Learning from Private Equity – Marketing Society Conference part 1
This is the first of four posts on brand leadership stories from last week's Marketing Society Conference. After a slightly shaky start (the CEO of The Futures Company telling us you can't forecast the future?!), it turned into a cracking day, with some brilliant case studies.
The first post is on "Learning from Private Equity", based on an interview with Martin Glenn, CEO of Birds Eye, and Damon Buffini, Head of Permira, the private equity owners of Birds Eye.
This was a great quote from Martin. His point was that companies get comfortable and do things in a certain way because… that's the way they have always done things. Achieving growth normally means forcing and cajoling people to change. As he said, "This needs insight, creativity and courage." And I think the last of these, courage, is the one that sets apart the really successful people.

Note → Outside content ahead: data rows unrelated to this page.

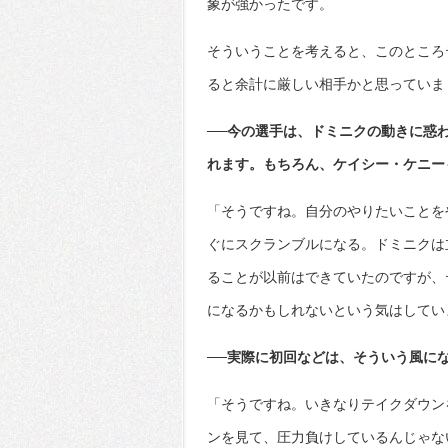
象が強かったです。
そういうことを考えると、このところ
ると余計に厳しい相手かと思っていま
──今の選手は、ドミニクの動きに惑
れます。もちろん、ケイシー・ケニー
「そうですね。自分のやりたいことを
ぐにスクランブルになる。ドミニクは
ることが以前はできていたのですが、
になるかもしれないという気はしてい
──実際に初回などは、そういう風に
「そうですね。いきなりテイクダウン
ンを見て、圧力負けしているんじゃな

As one of my INSEAD professors said, "There is only one person who likes change. A wet baby."
2. "Marketing is not about giving consumers what they want, but rather what they value"
Another Glenn gem that rightfully kicks into touch the idea that marketing is about understanding and satisfying consumer needs. As consumers, we all want the best possible product at the lowest price. Marketing is figuring out what people really value, and what they don't. And then creating a business model to deliver this.
A good example is the work Tom Allchurch is leading at Bigham's, a food brand I posted on here. He is working on re-engineering the packaging of some of his products to cut costs, but in a way that won't make the offer less appealing. For example, by changing suppliers, or using lighter enamel ramekins for the pies.
3. "Today its not the big eating the small. Its the fast eating the slow".
This was Damien's point. I've heard it a lot in the internet world. But interesting to hear him say its also important in the consumer goods world. The rate of innovation has increased, both from branded competitors and retailer own label. And the time it takes many big companies to get anything out the door is still scary. More on this in the next post on Reckitt Benkiser, one company who do recognize the need for speed.
4. "Turning spending from general to specific"
This was Damien's response when asked the old favourite about private equity firms raping the companies they buy by cutting marketing spend. And its spot on. What he forces companies to do is to stop general marketing spending, and re-focus it on the things that, as we say, "SMS" – sell more stuff.
One example is moving from fancy brand "theme" advertising to communication that builds the brand and the business at the same time, as I recently posted on here.
5. Execution is key
Martin's final advice was to start your marketing life in sales, so you learn how to "turn a great idea into a great programme." Martin used to lead marketing at Walkers, who are grand masters at really activating and amplifying in store great brand ideas, such as their Brit Trips promotion. As Martin says, "An average programme brilliantly executed will always beat a brilliant programme poorly executed".
In conclusion, learning from private equity means being brave enough to drive change, re-focusing marketing on stuff that helps you sell more stuff and remembering that excellent execution is as important as smart strategy.